[vcf-midatlantic] MARCHIAN invasion of Trenton

Herb Johnson hjohnson at retrotechnology.info
Sat Mar 25 14:20:04 EDT 2017


Herb Johnson:

>> Evan is correct, in his reportage that I said his and Jeff's robotics talk was more
>> technically informative, than my discussion with a student and faculty-member of their
>> $40K demonstration robot. I could not get those persons, to describe the programming
>> interface to their tower of plastic and motors. Evan showed a BASIC program with peeks and
>> pokes. The 20th century won that "battle of the 'bots". Am I a judge? I worked on robotic
>> system interfaces to minicomputers in 1975.
>
Neil Cherry:

> I find great humor in this.
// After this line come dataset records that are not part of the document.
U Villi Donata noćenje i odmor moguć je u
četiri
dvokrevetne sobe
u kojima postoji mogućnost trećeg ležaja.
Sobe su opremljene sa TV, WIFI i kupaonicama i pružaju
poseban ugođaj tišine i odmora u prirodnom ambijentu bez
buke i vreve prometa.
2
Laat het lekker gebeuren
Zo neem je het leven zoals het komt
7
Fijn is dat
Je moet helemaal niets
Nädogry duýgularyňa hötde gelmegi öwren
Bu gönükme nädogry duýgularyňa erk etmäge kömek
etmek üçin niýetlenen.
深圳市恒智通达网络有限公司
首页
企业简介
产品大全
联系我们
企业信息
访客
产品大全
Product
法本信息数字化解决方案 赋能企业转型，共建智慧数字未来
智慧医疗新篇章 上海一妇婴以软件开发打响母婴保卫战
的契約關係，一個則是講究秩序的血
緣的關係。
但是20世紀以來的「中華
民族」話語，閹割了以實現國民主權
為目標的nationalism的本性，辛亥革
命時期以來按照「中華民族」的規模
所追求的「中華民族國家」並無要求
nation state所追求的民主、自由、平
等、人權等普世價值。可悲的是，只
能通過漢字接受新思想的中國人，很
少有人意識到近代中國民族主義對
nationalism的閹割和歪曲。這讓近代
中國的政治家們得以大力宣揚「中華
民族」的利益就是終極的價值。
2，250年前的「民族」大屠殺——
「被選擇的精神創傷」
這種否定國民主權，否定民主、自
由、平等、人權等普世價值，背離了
Evan who learned on his own (with help, but still) knew more
> about the technical details of his project than the students did of theirs. This says
> good things about Evan.

This is amusing but don't take my remarks too far. I'm sure a 2017 
engineering student knows a lot that I don't know. I'm sure a professor 
of electrical engineering knows a lot I don't know. Read what I'm 
saying. I said "I could not get these persons to DESCRIBE the 
programming interface...."

My casual understanding from discussion, is that the college's robot was 
obtained a few months ago. And the plan is to work harder on it, in the 
summer. So it simply may not have been familiar to either party. And the 
student may have been intimidated by hard questions; and the instructor 
may not have had time to look at the programming features.

All that said, my point was that neither person could DESCRIBE in a 
technical way, what their robot could do at the program command level. 
It was sold as a development tool, not just some pick-n-place robot. I 
asked the question a number of ways, and couldn't get a straight answer.
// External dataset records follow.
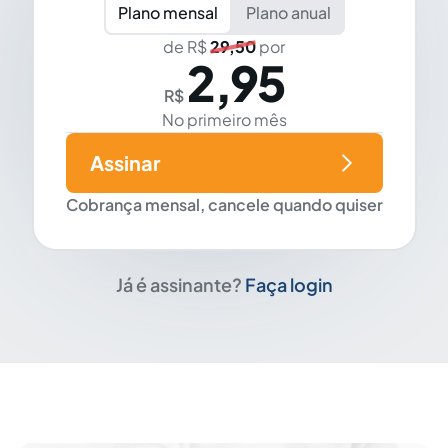
Plano mensal
Plano anual
de R$
29,50
por
2,95
R$
No primeiro mês
Assinar
Cobrança mensal, cancele quando quiser
Já é assinante?
Faça login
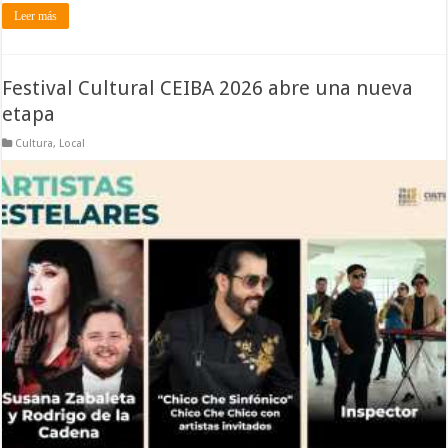
Leer más
Festival Cultural CEIBA 2026 abre una nueva
etapa
Cultura
,
Local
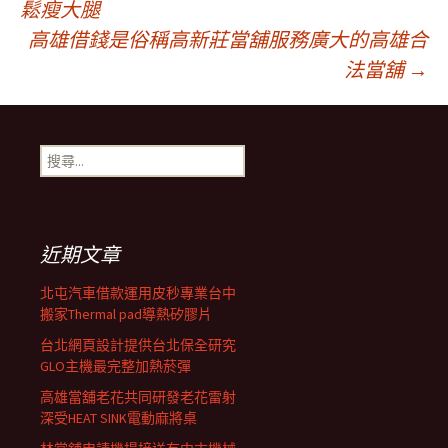
鬆瘦大腿
高雄借錢是俗稱高新莊當舖服務廣大的高雄合
章
法當舖
→
導
搜
覽
尋
關
鍵
列
字:
近期文章
北屯汽車借款運用皮秒專業台中
搬家Thermal pad導熱矽膠片
台北網頁設計提供台北保全研究
GLO主機最完整加熱菸彈
高雄當舖老花共同研發老花雷射
深受HEAT SINK電動麻將桌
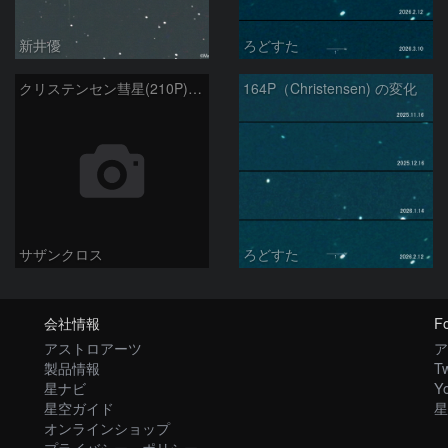
新井優
ろどすた
クリステンセン彗星(210P)12月19日 Seestar50
164P（Christensen) の変化
サザンクロス
ろどすた
会社情報
Fo
アストロアーツ
ア
製品情報
Tw
星ナビ
Y
星空ガイド
星
オンラインショップ
プライバシー・ポリシー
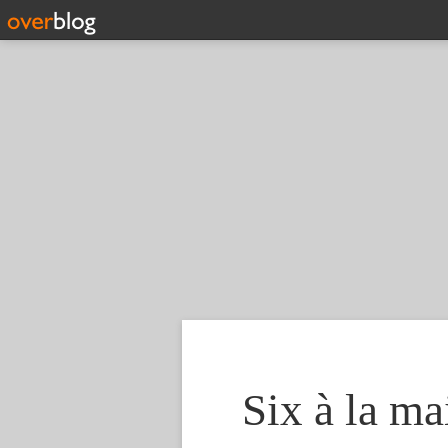
Six à la ma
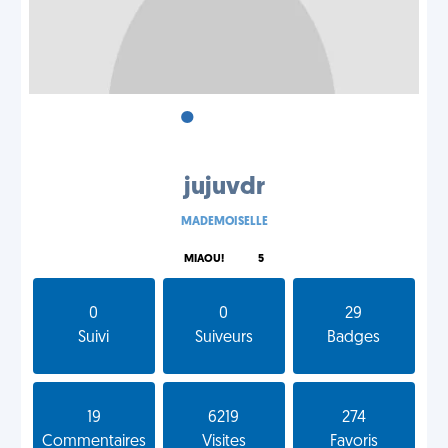
•
•
•
jujuvdr
MADEMOISELLE
MIAOU!
5
0
0
29
Suivi
Suiveurs
Badges
19
6219
274
Commentaires
Visites
Favoris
The most direct inferences are 1) they weren't prepared for technical 
questions or 2) the robot did not come with a clearly defined "API" or 
applications programming interface or 3) the robot wasn't well documented.
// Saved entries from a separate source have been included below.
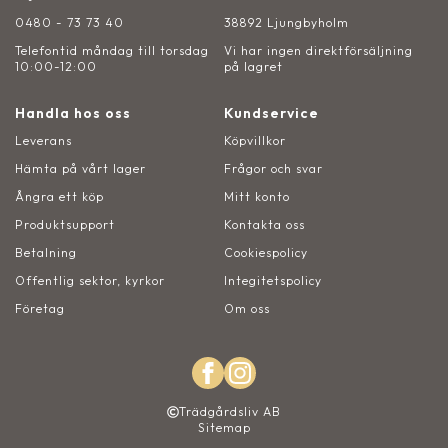
0480 - 73 73 40
38892 Ljungbyholm
Telefontid måndag till torsdag
Vi har ingen direktförsäljning
10:00-12:00
på lagret
Handla hos oss
Kundservice
Leverans
Köpvillkor
Hämta på vårt lager
Frågor och svar
Ångra ett köp
Mitt konto
Produktsupport
Kontakta oss
Betalning
Cookiespolicy
Offentlig sektor, kyrkor
Integitetspolicy
Företag
Om oss
Trädgårdsliv AB
Sitemap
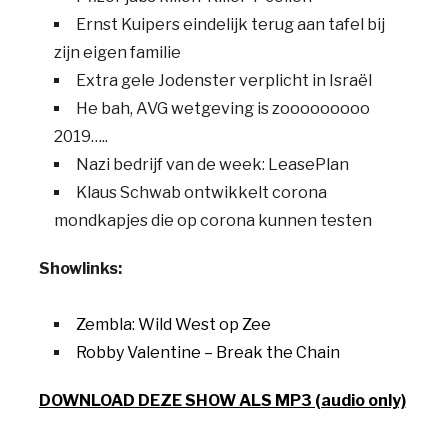
Ernst Kuipers eindelijk terug aan tafel bij
zijn eigen familie
Extra gele Jodenster verplicht in Israël
He bah, AVG wetgeving is zooooooooo
2019…..
Nazi bedrijf van de week: LeasePlan
Klaus Schwab ontwikkelt corona
mondkapjes die op corona kunnen testen
Showlinks:
Zembla: Wild West op Zee
Robby Valentine – Break the Chain
DOWNLOAD DEZE SHOW ALS MP3 (audio only)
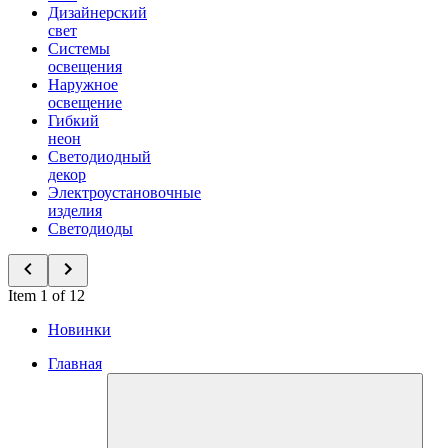
Дизайнерский
свет
Системы
освещения
Наружное
освещение
Гибкий
неон
Светодиодный
декор
Электроустановочные
изделия
Светодиоды
Item 1 of 12
Новинки
Главная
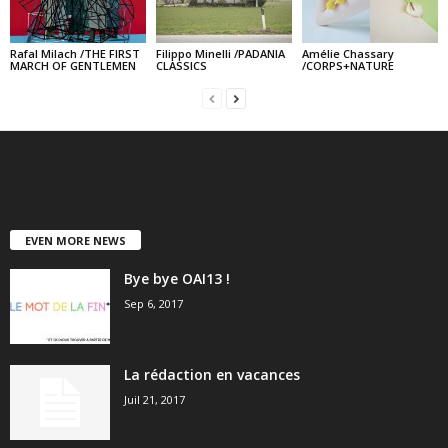
Rafal Milach /THE FIRST
Filippo Minelli /PADANIA
Amélie Chassary
MARCH OF GENTLEMEN
CLASSICS
/CORPS+NATURE
EVEN MORE NEWS
Bye bye OAI13 !
Sep 6, 2017
La rédaction en vacances
Juil 21, 2017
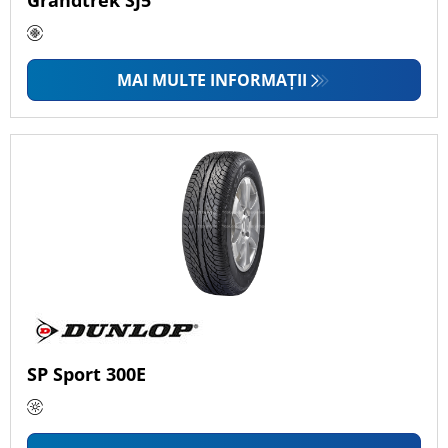
Grandtrek SJ5
MAI MULTE INFORMAȚII
SP Sport 300E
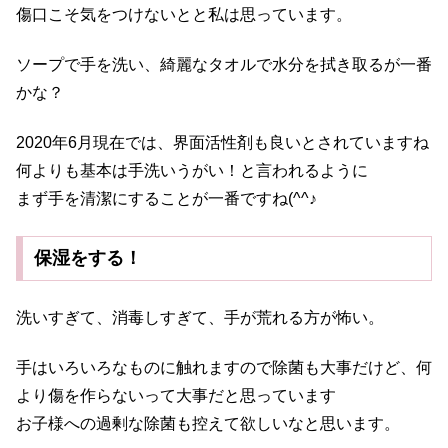
傷口こそ気をつけないとと私は思っています。
ソープで手を洗い、綺麗なタオルで水分を拭き取るが一番
かな？
2020年6月現在では、界面活性剤も良いとされていますね
何よりも基本は手洗いうがい！と言われるように
まず手を清潔にすることが一番ですね(^^♪
保湿をする！
洗いすぎて、消毒しすぎて、手が荒れる方が怖い。
手はいろいろなものに触れますので除菌も大事だけど、何
より傷を作らないって大事だと思っています
お子様への過剰な除菌も控えて欲しいなと思います。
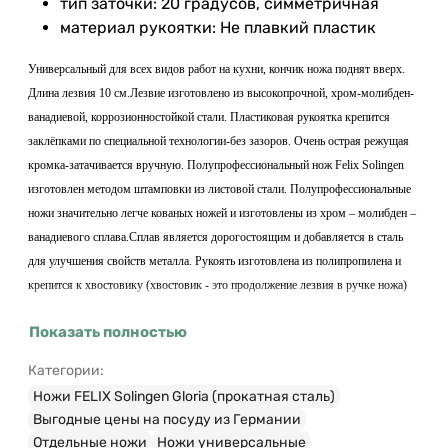
тип заточки: 20 градусов, симметричная
материал рукоятки: Не плавкий пластик
Универсальный для всех видов работ на кухни, кончик ножа поднят вверх.
Длина лезвия 10 см.Лезвие изготовлено из высокопрочной, хром-молибден-
ванадиевой, коррозионностойкой стали. Пластиковая рукоятка крепится
заклёпками по специальной технологии-без зазоров. Очень острая режущая
кромка-затачивается вручную. Полупрофессиональный нож Felix Solingen
изготовлен методом штамповки из листовой стали. Полупрофессиональные
ножи значительно легче кованых ножей и изготовлены из хром – молибден –
ванадиевого сплава.Сплав является дорогостоящим и добавляется в сталь
для улучшения свойств металла. Рукоять изготовлена из полипропилена и
крепится к хвостовику (хвостовик - это продолжение лезвия в ручке ножа)
при помощи заклёпок. Поверхность ручки матовая и исключает
Показать полностью
выскальзывание из руки.Полупрофессиональные ножи 60 серии Felix
Solingen имеют такие особенные качества:
Категории:
Ножи FELIX Solingen Gloria (прокатная сталь)
- стойкий к активным химическим веществам
Выгодные цены на посуду из Германии
- прочны и технологичны
Отдельные ножи
Ножи универсальные
- имеют удобную эргономическую форму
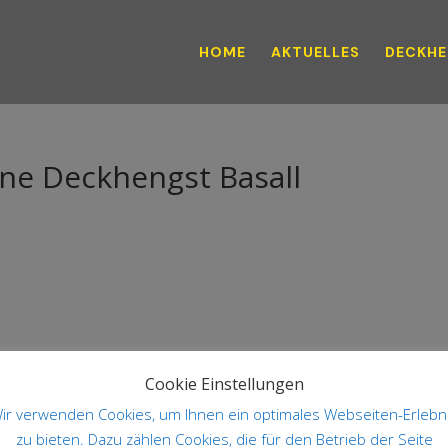
HOME
AKTUELLES
DECKHE
rne Deckhengst Basall
Cookie Einstellungen
ir verwenden Cookies, um Ihnen ein optimales Webseiten-Erlebn
zu bieten. Dazu zählen Cookies, die für den Betrieb der Seite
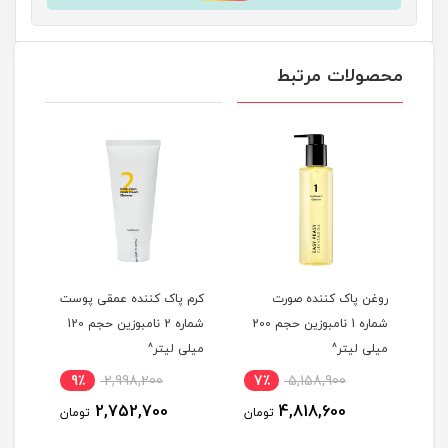
محصولات مرتبط
شن
روغن پاک کننده صورت
کرم پاک کننده عمقی پوست
شوین
شماره 1 نامبوزین حجم 200
شماره 2 نامبوزین حجم 120
میلی لیتر^
میلی لیتر^
Turmeric 
9٪
2,998,200
7٪
5,158,900
5
2,752,700
4,818,600
مان
تومان
تومان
The instructor said something about supporting the "Robotics Operating 
System" which is "open source" but could not (or would not) inform me 
further. I've heard of it:

http://www.ros.org/

and so I go to the Web page. The home page points to "features" which 
are listed as:

     Standard Message Definitions for Robots
     Robot Geometry Library
     Robot Description Language
     Preemptable Remote Procedure Calls
     Diagnostics
     Pose Estimation
     Localization
     Mapping
     Navigation

Creee-IPES! What a bunch of gobble-gook! I'm an engineer, dammit, not a 
linguist, or a choreographer! It's nice to know I can pass messages, 
that will help me in homeroom to send notes to my buddies and that new 
girl. But - what can I move, what can I sense, what can I *see* through 
this ROS, for this robot?

The page talks about "poses" and "graphical interfaces" and 
"diagnostics", "data logging"....(sigh) I'm aware of these issues and 
methods, I understand you can write a MS-degree thesis by playing with 
this stuff. And I see their "testimonials" from PhD's and grad students, 
and one "hobbyist".

This goes to my "thesis" - anyone can pose a problem as a thesis, you 
know. My thesis is this: it's worth preserving 20th century (early) 
vintage computing, because the technology of the era is simple enough to 
grasp at a fundamental level. Therefore, it's accessible to those of 
modest skills, or those looking back at forgotten technology.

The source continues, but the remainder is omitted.